Opowiadanie w sam raz na światowy dzień kota :) Mam słabość do tych inteligentnych stworzeń.
Drobna poprawka. Zamiast "Nie mogła mieć pewność.. -> pewności", sugestia: "Nie miała pewności..".
I literka uciekła: "Rober" - "Robert kucał przy trupie.." i "Robert stał bez słowa..".

Bardzo fajne, podobało mi się. Czytanie tego opowiadanka to była czysta przyjemność. No a Robert? Został z upiorem w dupie i trupem kota w mieszkaniu :P Zakończenie mnie zaskoczyło, nie spodziewałem się takiego obrotu sprawy.

Zaufaj Allahowi, ale przywiąż swojego wielbłąda.

W ostatniej NF podobało mi się opowiadanie "Lensmann i kot, który płakał", ale za Chiny ludowe nie widziałam w nim fantastyki... dopiero ktoś uświadomił mi, że fantastyczny element był w tym właśnie, że kot płakał i dziwnie się zachowywał - tylko że dla mnie było to zupełnie normalne :P Zupełnie po prostu uważam, że koty rzeczywiście widzą coś, czego ludzie nie potrafią zobaczyć i to nie jest żadna fantastyka - zwyczajne fakty :) Pewnie dlatego Twoje opowiadanie też mi się bardzo podobało - i na światowy dzień kota (taaaa? a 26 lutego jest światowy dzień dinozaura :)) jak znalazł.

Cieszę się, że wam się podoba :)
Dzięki Elvicka za wskazanie błędów, już poprawione.
I też mam słabość do kotów - a że miałam z nimi kontakt przez całe życie, to stwierdzam z całą pewnością, że mają kilka zmysłów więcej niż my ;)

A co do Dnia Kota, to był kolejny element motywujący, żeby skończyć opowiadanie i wrzucić je właśnie 17.02  :P Chociaż te Wszystkie Światowe Dni Czegoś (pączków, kaszanki, macania po biustach) ogólnie działają mi na nerwy, to dla Dnia Kota mogę zrobić wyjątek ;)

edit do pierwszego mojego komentarza: Tak, PIERWSZE zdanie (Opowiadanie oparte na faktach.) jest w dużej mierze prawdą.

Kiedy jest dzień macania po biustach??? MO ja dziewczyna nie bedzie miała życia :P

Zaufaj Allahowi, ale przywiąż swojego wielbłąda.

16 listopada ;)

Eeee... Tak daleko jeszcze?
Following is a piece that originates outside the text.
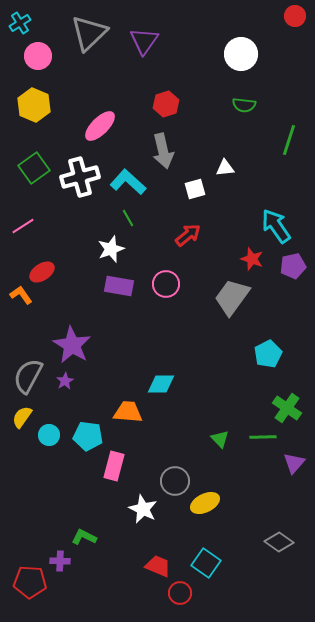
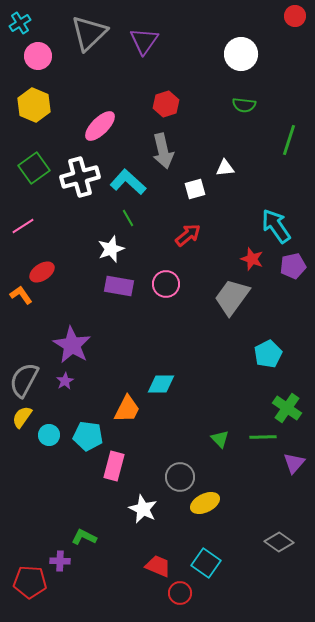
gray semicircle at (28, 376): moved 4 px left, 4 px down
orange trapezoid at (128, 412): moved 1 px left, 3 px up; rotated 112 degrees clockwise
gray circle at (175, 481): moved 5 px right, 4 px up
Musze sobie w kalendarzu zapisać...

Zaufaj Allahowi, ale przywiąż swojego wielbłąda.

Naprawdę dobry tekst. Nieźle napisane, czyta się świetnie.

Pozdrawiam.

No, bardzo przyjemnie się czytało :) Najbardziej podoba mi się etykietka "based on a true story" (slogan obowiązkowo wygłaszany przez profesjonalnego lektora :P ), świadomość tego podnosi atrakcyjność i tak fajnego tekstu.